Cultural imperialism is when a more powerful society attempts to assert its culture on others. Not all cultural exchange is cultural imperialism, of course. Culture is learned and shared patterns of behavior. Every time humans interact with each other, culture is exchanged. But when the dominant society is using its power to effect the change, then it is imperialism. Obviously Europe and “western society” is responsible for a lot of cultural imperialism.
One example is the dominance of the western view of the Swastika. I have written about this topic before. The last time I focused on the idea of re-appropriating the swastika. The Swastika has been around since the neolithic period. The Romans also used it. And it continues to be used by cultures around the world, including Buddhists in the far east and Native American tribes in the west. It often represents nature or peace, and usually very sacred, although in Japan it has come into mainstream use as slang.
In a Twitter post, one of the people who I follow, and who used to follow me, claimed that “Nazi symbolism is synonymous with some of the most horrible crimes committed in history.” Here is the full tweet.
— Melody (@ScientistMel) November 25, 2018
Of course, that then includes the Swastika. But why should the bastardization of the symbol be pressed upon the rest of the world? Sure, a European imperialist power decided to treat the Swastika as a symbol of their hatred. Why should the rest of the world have to feel uncomfortable, or even threatened, for using these symbols?
Another person within the thread warned me not to be surprised when I get attacked, if I decided to wear such a symbol. Actually, I have a Buddhist Swastika on it. I don’t wear it for fear of being physically attacked. But should someone feel threatened, simply because they are wearing? Is it the fault of the person wearing something, if that garment instigates an assault? Isn’t that precisely the argument used by Republicans use to excuse rape?
Do I have any stock in all of this debate about the use of the Swastika? Well, I have Jewish heritage. I do practice yoga, and even went through a yoga teacher training certification. While I don’t believe the religious aspects, I have taken a lot from the life lessons of various religions, such as Buddhism. And while I am not Native American I think it’s absurd that someone from a tribe might be in danger of assault, for wearing a sacred symbol. But of course it’s reasonable that Native Americans, living in the west, should abide by European views. After all, if they didn’t want to live under European culture, they shouldn’t have decided to get invaded by Europeans.

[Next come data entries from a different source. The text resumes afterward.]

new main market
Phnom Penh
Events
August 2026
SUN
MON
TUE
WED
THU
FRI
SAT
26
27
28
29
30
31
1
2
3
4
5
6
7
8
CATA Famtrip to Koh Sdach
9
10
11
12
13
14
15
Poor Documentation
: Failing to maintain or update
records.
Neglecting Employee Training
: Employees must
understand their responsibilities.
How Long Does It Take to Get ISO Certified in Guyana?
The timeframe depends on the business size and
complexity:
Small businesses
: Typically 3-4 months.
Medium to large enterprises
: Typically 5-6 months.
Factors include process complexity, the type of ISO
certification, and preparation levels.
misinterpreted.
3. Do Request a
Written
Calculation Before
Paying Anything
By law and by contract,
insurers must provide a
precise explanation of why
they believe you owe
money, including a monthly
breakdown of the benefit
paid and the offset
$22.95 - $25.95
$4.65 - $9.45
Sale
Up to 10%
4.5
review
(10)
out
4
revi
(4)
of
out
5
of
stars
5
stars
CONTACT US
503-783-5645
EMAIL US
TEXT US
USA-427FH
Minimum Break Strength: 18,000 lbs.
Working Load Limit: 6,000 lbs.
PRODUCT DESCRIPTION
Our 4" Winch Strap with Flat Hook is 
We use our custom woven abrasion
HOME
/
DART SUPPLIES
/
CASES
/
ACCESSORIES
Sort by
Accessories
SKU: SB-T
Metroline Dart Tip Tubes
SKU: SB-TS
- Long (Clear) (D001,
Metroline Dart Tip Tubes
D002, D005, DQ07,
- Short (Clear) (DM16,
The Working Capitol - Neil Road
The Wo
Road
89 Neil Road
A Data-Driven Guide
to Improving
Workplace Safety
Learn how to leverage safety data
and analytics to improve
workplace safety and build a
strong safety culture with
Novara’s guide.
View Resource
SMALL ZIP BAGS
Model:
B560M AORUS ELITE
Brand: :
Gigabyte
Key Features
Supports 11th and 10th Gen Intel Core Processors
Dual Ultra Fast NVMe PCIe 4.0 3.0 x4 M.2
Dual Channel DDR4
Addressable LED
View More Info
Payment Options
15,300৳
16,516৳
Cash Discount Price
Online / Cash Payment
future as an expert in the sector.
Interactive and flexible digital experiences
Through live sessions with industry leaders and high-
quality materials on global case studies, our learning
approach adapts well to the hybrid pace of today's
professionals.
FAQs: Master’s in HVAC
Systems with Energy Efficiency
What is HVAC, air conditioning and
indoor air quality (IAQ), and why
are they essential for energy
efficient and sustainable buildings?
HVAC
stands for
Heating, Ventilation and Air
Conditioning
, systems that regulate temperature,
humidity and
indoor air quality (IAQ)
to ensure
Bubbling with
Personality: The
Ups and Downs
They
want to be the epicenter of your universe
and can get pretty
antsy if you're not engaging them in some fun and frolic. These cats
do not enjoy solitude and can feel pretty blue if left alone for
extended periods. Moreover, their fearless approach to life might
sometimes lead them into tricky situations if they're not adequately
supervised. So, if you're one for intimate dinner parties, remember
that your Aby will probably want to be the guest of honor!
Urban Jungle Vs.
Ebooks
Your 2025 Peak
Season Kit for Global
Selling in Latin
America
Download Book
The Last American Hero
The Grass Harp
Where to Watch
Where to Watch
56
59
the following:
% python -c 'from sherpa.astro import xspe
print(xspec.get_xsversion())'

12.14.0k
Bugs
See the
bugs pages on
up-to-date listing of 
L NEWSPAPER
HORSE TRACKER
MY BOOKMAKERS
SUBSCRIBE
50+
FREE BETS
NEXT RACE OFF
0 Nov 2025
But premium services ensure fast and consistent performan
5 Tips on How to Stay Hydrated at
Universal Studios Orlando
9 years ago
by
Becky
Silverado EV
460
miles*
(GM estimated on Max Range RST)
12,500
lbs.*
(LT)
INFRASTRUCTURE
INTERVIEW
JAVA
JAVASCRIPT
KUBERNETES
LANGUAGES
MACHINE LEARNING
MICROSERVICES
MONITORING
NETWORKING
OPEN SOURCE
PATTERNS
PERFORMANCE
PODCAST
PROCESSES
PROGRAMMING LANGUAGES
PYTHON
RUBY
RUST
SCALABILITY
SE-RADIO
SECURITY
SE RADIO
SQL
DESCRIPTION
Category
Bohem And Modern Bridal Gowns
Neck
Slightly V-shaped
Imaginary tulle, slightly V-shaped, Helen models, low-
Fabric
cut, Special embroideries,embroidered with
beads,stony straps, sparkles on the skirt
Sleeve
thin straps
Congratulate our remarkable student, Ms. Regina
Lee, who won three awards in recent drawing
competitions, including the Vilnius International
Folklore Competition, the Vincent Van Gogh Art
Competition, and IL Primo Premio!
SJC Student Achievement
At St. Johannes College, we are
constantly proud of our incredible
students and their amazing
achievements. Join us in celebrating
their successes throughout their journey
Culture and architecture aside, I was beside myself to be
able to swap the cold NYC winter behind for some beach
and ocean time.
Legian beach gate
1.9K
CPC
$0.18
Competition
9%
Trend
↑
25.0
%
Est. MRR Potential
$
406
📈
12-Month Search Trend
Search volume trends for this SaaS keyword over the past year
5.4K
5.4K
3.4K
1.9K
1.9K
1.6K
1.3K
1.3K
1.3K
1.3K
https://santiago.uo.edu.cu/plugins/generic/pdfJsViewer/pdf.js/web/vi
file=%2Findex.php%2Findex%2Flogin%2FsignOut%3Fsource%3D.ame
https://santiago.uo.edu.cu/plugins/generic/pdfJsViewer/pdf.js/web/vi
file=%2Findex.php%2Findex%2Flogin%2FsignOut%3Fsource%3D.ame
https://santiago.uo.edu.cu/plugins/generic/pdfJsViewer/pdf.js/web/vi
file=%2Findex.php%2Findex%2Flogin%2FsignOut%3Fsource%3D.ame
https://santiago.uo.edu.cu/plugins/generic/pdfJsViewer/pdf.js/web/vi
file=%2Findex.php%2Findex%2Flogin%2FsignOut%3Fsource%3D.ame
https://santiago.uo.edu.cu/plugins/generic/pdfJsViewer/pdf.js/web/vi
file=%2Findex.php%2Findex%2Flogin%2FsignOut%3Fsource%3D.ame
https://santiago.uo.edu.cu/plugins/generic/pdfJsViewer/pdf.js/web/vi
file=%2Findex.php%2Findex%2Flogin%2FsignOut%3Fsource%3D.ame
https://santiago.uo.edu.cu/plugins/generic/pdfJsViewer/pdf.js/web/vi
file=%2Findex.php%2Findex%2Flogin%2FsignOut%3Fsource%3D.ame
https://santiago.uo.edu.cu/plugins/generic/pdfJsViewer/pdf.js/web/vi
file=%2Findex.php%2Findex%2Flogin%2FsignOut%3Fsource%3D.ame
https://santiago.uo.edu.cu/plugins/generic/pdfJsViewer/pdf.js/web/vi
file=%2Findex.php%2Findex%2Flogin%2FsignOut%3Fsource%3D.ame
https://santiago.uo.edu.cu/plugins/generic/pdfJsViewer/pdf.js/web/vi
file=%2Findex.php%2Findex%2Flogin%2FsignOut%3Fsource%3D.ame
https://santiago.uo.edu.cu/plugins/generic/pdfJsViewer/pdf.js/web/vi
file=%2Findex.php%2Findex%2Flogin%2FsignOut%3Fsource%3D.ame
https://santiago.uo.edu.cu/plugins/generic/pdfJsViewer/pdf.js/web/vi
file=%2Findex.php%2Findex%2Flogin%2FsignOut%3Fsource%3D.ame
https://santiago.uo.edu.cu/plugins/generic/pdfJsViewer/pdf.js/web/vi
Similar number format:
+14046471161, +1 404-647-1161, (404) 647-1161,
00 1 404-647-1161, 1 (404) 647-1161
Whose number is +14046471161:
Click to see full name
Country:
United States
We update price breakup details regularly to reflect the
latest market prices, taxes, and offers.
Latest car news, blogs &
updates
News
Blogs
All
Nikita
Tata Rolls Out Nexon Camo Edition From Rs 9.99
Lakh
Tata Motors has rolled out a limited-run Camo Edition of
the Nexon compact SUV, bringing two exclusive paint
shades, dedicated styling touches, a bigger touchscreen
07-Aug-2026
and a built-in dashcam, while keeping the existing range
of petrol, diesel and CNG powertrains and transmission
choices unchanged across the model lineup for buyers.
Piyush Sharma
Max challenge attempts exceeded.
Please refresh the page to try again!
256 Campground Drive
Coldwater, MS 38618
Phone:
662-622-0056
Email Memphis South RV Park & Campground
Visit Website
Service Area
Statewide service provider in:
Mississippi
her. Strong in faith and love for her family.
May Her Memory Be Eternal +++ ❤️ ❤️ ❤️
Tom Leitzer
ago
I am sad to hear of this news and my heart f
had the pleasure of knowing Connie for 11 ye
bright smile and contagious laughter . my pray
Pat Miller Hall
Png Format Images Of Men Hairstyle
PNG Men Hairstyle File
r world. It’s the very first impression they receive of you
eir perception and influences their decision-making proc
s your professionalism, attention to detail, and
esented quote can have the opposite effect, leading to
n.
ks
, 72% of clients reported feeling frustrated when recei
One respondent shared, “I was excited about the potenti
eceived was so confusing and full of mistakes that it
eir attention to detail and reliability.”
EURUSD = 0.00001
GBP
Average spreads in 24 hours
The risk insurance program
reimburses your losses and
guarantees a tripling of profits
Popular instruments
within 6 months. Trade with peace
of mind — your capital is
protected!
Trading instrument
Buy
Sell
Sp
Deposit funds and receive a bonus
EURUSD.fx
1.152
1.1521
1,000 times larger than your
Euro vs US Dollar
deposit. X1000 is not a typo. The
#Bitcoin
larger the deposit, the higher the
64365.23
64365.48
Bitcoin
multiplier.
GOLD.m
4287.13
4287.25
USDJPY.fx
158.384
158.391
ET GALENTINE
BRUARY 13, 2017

I am not even close to the only one talking about this issue. There are debates going on right now, with people in Japan very upset that their maps are being rewritten, rather than people being educated: Educate the people and keep the ‘manji’ (卍) on Japan’s maps. This situation is evidence enough that people aren’t currently smart enough or educated enough to know the difference, so that damages the argument that people who are using the symbol for religious or sacred purposes will be safe. Indeed, last year a group of protesters demanded that the merchandise with the whirling log on it be removed from a Salt Lake City flea market.
Okay. So am I just being a snowflake here? I don’t think so. Why? It’s not just that there’s a risk of getting offended by people viewing the Swastika as synonymous with crimes against humanity. It’s that there is a real physical danger of using that symbol in public. Sure, we can all say f*** it, when it comes to safe spaces. If you want a place where you don’t have to come across disturbing ideas, lock yourself in your closet. But we should be physically safe, when expressing any idea, including when we display a symbol, which is sacred, and which happened to be bastardized by one European power.
Ironically, the same people who seem to be demanding that we all accept the Nazi meaning of the Swastika are also the ones who yell about cultural appropriation. Well, isn’t the control of this symbol, by European/western society, a form of cultural appropriation? It seems rather ironic, doesn’t it?